(Saved data entries)
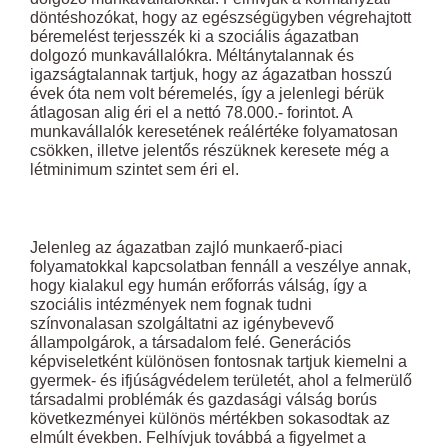
döntéshozókat, hogy az egészségügyben végrehajtott
béremelést terjesszék ki a szociális ágazatban
dolgozó munkavállalókra. Méltánytalannak és
igazságtalannak tartjuk, hogy az ágazatban hosszú
évek óta nem volt béremelés, így a jelenlegi bérük
átlagosan alig éri el a nettó 78.000.- forintot. A
munkavállalók keresetének reálértéke folyamatosan
csökken, illetve jelentős részüknek keresete még a
létminimum szintet sem éri el.
Jelenleg az ágazatban zajló munkaerő-piaci
folyamatokkal kapcsolatban fennáll a veszélye annak,
hogy kialakul egy humán erőforrás válság, így a
szociális intézmények nem fognak tudni
színvonalasan szolgáltatni az igénybevevő
állampolgárok, a társadalom felé. Generációs
képviseletként különösen fontosnak tartjuk kiemelni a
gyermek- és ifjúságvédelem területét, ahol a felmerülő
társadalmi problémák és gazdasági válság borús
következményei különös mértékben sokasodtak az
elmúlt években. Felhívjuk továbbá a figyelmet a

■ What to produce:
Whenever the string "válság" turns up in a line of the data, copy that line.

■ Task output:
hogy kialakul egy humán erőforrás válság, így a
társadalmi problémák és gazdasági válság borús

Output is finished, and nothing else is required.